The Dodd-Frank law, passed in 2010 in response to the financial crises and economic recession empowers regulators with greater authority to oversee financial institutions than ever before. Significantly, Republican presidential candidate Mitt Romney has also pledged to repeal Dodd-Frank.
However, it seems, senior Republicans and states are not waiting around to see that pledge turn to reality, but taking their own steps to check the financial oversight of the Consumer Financial Protection Bureau.
Alan Wilson, the attorney general of South Carolina said, “The new regulations do not stabilize our economy, they create greater uncertainty … Dodd Frank replaces the rule of law with the rule of politics.”

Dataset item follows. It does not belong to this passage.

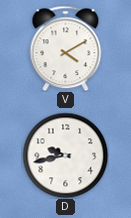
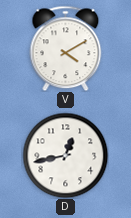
D: 9:43 -> 12:43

On Friday, Wilson told reporters that state pension funds would be difficult to recover if assets were invested in a business shut down using Dodd-Frank. At the heart of the issues and controversies around Dodd-Frank is a provision that lets the Treasury secretary call for the liquidation of any financial entity, whose failure is deemed to threaten the economic stability of the country. While the apparent goal is to prevent the government from being forced into future business bailouts, states argue that the process would restrict a business and its creditors from being heard.
The initial complaint filed by the Competitive Enterprise Institute and others claim that the Consumer Financial Protection Bureau and the Financial Stability Oversight Council are unconstitutional, because there are insufficient checks over their authorities exercised by other branches of the government.
The lawsuit also brings into question the appointment of Richard Cordray as the CFPB director, which was made by President Obama during a recess, and effectively bypassed mandatory confirmation by the Senate.